Botswana resource fires up copper miner Blackthorn
by: Criterion From: The Australian August 09, 2013 12:00AM
Criterion
Source: TheAustralian
TO put Blackthorn's 25c, 108 per cent share surge in context, the small-caps resources index is lower than at the worst point of the GFC -- and the African copper explorer has been victim of the market's harsh judgment.
Blackthorn (BTR, 48c) shares yesterday surged 25c (108 per cent) after the company reported "best ever" grades at its Kitumba deposit, part of its Mumbwa project in Botswana. The best intercept measured an average 5 per cent copper, across a 243-metre interval.
The results come as Blackthorn prepares to release a pre-feasibility study, based on an underground operation to tap the richer grades. An earlier open-cut option was scoped as a 50,000-80,000- tonne venture, but the subterranean option (based on producing copper metal rather than concentrate) would be smaller and cheaper.
Mumbwa boasts an unusual history, in that Blackthorn farmed in to what was then BHP Billiton's tenement in 2008, for a 60 per cent stake. After spending $40 million on the site, BHP in 2011 handed its stake back to Blackthorn, in return for a 2 per cent royalty.

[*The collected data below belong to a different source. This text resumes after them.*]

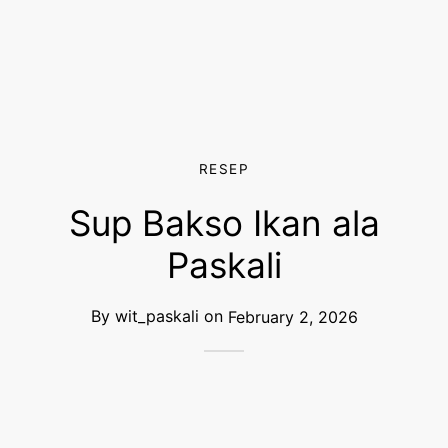
d
so
ka Paskali
RESEP
Sup Bakso Ikan ala
Paskali
By
wit_paskali
on
February 2, 2026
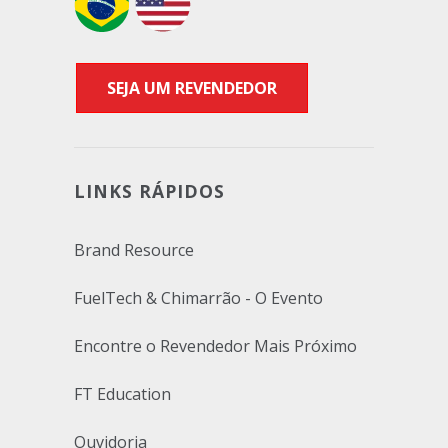
SEJA UM REVENDEDOR
LINKS RÁPIDOS
Brand Resource
FuelTech & Chimarrão - O Evento
Encontre o Revendedor Mais Próximo
FT Education
Ouvidoria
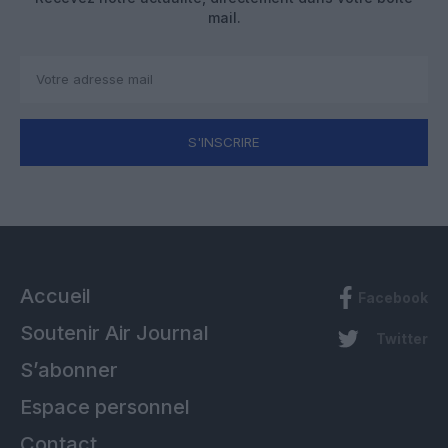
mail.
S'INSCRIRE
Accueil
Facebook
Soutenir Air Journal
Twitter
S’abonner
Espace personnel
Contact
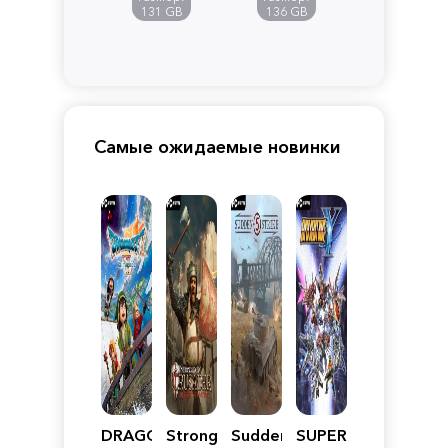
Pandora
131 GB
136 GB
Самые ожидаемые новинки
DRAGON
Stronghold
Sudden
SUPER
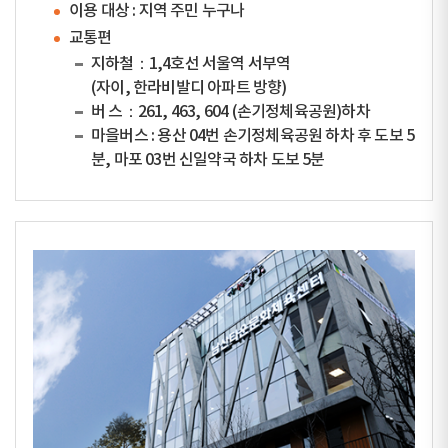
이용 대상 : 지역 주민 누구나
교통편
지하철：1,4호선 서울역 서부역
(자이, 한라비발디 아파트 방향)
버 스：261, 463, 604 (손기정체육공원)하차
마을버스 : 용산 04번 손기정체육공원 하차 후 도보 5
분, 마포 03번 신일약국 하차 도보 5분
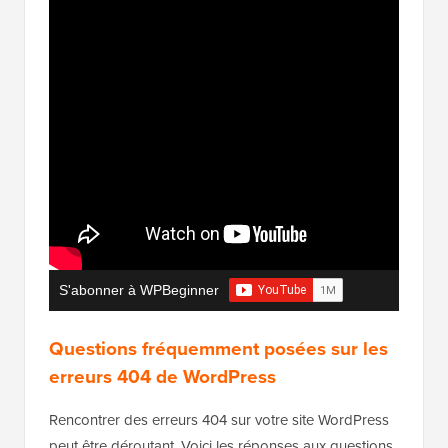
S'abonner à WPBeginner
Questions fréquemment posées sur les
erreurs 404 de WordPress
Rencontrer des erreurs 404 sur votre site WordPress
peut être déroutant. Voici les réponses aux questions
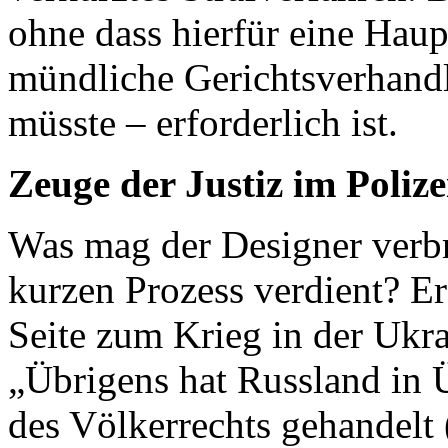
ohne dass hierfür eine Haup
mündliche Gerichtsverhandl
müsste – erforderlich ist.
Zeuge der Justiz im Poliz
Was mag der Designer verbr
kurzen Prozess verdient? Er
Seite zum Krieg in der Ukra
„Übrigens hat Russland in
des Völkerrechts gehandelt 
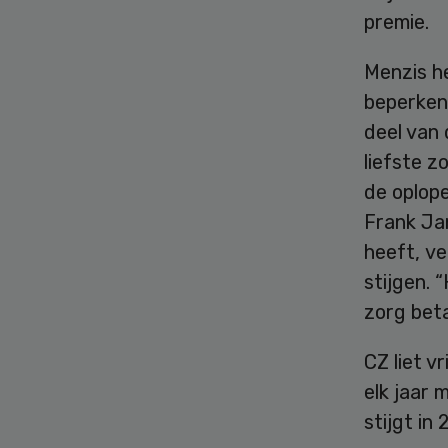
premie.
Menzis h
beperken
deel van
liefste z
de oplope
Frank Jan
heeft, v
stijgen. 
zorg bet
CZ liet v
elk jaar
stijgt in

While confident of a commercial project, Blackthorn chief Scott Lowe says ideally the current inferred resource -- 87 million tonnes inferred at an average 1.17 per cent grade, including 30mt at 2 per cent -- would be 200mt-plus.
"We don't yet have a world-class resource, but we have a good resource," he says.
Blackthorn also holds an interest in the $US300m ($331m) Perkoa zinc project in Burkina Faso, with partner Glencore paying $US80m of further development expenses. Wisely, Blackthorn opted to reduce its Perkoa stake to 27.3 per cent, from 39.9 per cent, rather than launch a dilutive capital raising for its $US35m share of costs.
Blackthorn's $78m market cap is now $10m higher than that of Discovery Metals (DML, 14c), which mines copper and silver at its Botswana project. It produced 5034 tonnes of copper and 213,482 ounces of silver for the June quarter.
Cathay Fortune bid $870m for the company, only to walk away in February. After a thwarted refinancing attempt, Discovery is up for sale and "continues to be in discussions with interested parties". Blackthorn is a hold pending today's inevitable profit-taking, but otherwise a spec buy when the froth settles. Given Discovery's high debt load we'll avoid.